The City’s Reentry Council and the Human Rights Commission want the Board of Supervisors to pass a law making it illegal to discriminate against rental applicants who are former prisoners.
They argue that felons who served their time are entitled to the same “human rights” as the rest of us. It’s not true morally or legally. Virtually all states withhold some rights from released felons. These laws are part of the punishment and protect the public. In California, released felons permanently lose the right to own firearms or serve on a jury.
So let’s consider our own safety in San Francisco. Suppose I’m the landlord of one of the mothers on the Human Rights Commission and I rent the apartment next to hers to a twice-convicted pedophile. Will she thank me for making her and her three young children safer?
Keith Bernstein, San Francisco
Hard city to live in
Some San Francisco supervisors are trying to dismantle Care Not Cash so The City would once again be a mecca for the nation’s homeless.
Meanwhile, city employers are persecuted by the highest tax rates west of the Potomac River and plagued by a ridiculous number of licensing and registration fees.
San Francisco manufacturers are crippled by California’s tough environmental standards, which don’t apply to Chinese barges leaving their carbon footprint in our Bay, filled to the rim with competing products containing lead, radon and other carcinogens that end up in our landfills, not China’s.
There is not enough space for our children to enroll in classes at local recreation centers due to “lack of money.”
And our lawmakers wonder why families and businesses are fleeing San Francisco by the scores? With this leadership, we’d have to be insane to stay.

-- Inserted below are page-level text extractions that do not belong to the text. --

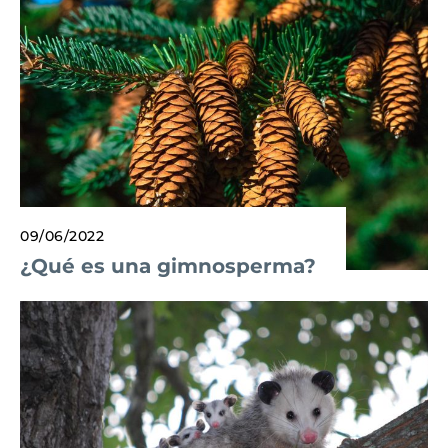
09/06/2022
¿Qué es una gimnosperma?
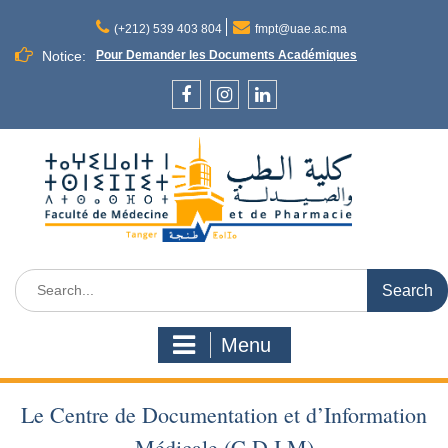
Skip
to
(+212) 539 403 804
fmpt@uae.ac.ma
content
Notice:
Pour Demander les Documents Académiques
Facebook
Instagram
LinkedIn
Search
for:
Menu
Le Centre de Documentation et d’Information
Médicale (C.D.I.M)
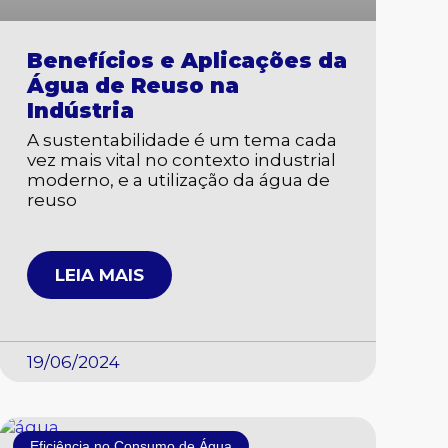
Benefícios e Aplicações da
Água de Reuso na
Indústria
A sustentabilidade é um tema cada
vez mais vital no contexto industrial
moderno, e a utilização da água de
reuso
LEIA MAIS
19/06/2024
Eficiência no Consumo de Água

Joanne Gómez, San Francisco
The Indiana example
Indiana is proving that a well-managed Rust Belt state can create jobs and run a fiscal surplus even in these tough economic times. Californians should take note that Indiana had a $1.2 billion surplus on June 30 and will be paying out state workers bonuses of $500 to $1,000 in August.
Indiana Gov. Mitch Daniels aggressively sought out new private-sector employers and brought frugality back into state government. In announcing the bonuses, Daniels pointed to spending efficiencies that enabled his state to stay in the black even as revenue plummeted.
If Indiana can do it, why not California?